For SF WEEKLY: For 30 years, the nonprofit organization now known as SFJAZZ has curated the San Francisco Jazz Festival, an annual showcase of live performances by well-known artists, more obscure ones, and local acts at venues throughout the city over the course of multiple weeks.
This year’s festival, from June 12 to June 23, will happen at the new SFJAZZ Center, a $64 million, 35,000-square-foot performance space, education center, and office headquarters in Hayes Valley that opened in January. The new center has a full, diverse, year-round calendar of jazz performances and events. So the question now is, why exactly does this annual jazz festival still need to exist?
“The idea is to keep turning people on to the idea of what jazz is,” center director Randall Kline says. “When we started, it was a whole different paradigm. The annual festival was the one big thing we did, and the press corps would say ‘It’s that time of year again.’ Our paradigm has completed shifted, and so now the festival should have its own character. It should feel different from what we do the rest of the year, which this year is not the case, I admit.”

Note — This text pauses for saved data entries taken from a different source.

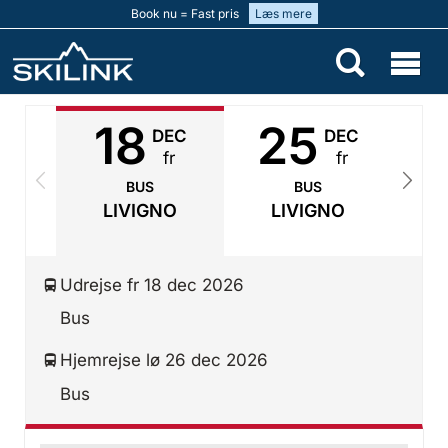
Book nu = Fast pris
Læs mere
18
25
DEC
DEC
fr
fr
BUS
BUS
LIVIGNO
LIVIGNO
Udrejse fr 18 dec 2026
Bus
Hjemrejse lø 26 dec 2026
Bus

Kline’s view of jazz is that of a broad diaspora: a trajectory of music across the globe that is indeed connected but not always similar. The festival’s lineup this year is no less interesting: Acts like Ladysmith Black Mambazo, the Pacific Mambo Orchestra, and the Oakland Interfaith Gospel Choir will perform, as will pianist Ahmad Jamal, David Sanborn, the Will Blades Trio, Pedrito Martinez, and the Gerald Clayton Trio, among others.
“Eventually we want to feel more like the Montreal Jazz Festival, one of the great urban festivals, that has outdoor performances and multiple things happening in one day. In the future, we’ll have live jazz in local restaurants, and a big dance concert, where the whole neighborhood becomes a center for jazz,” Kline says.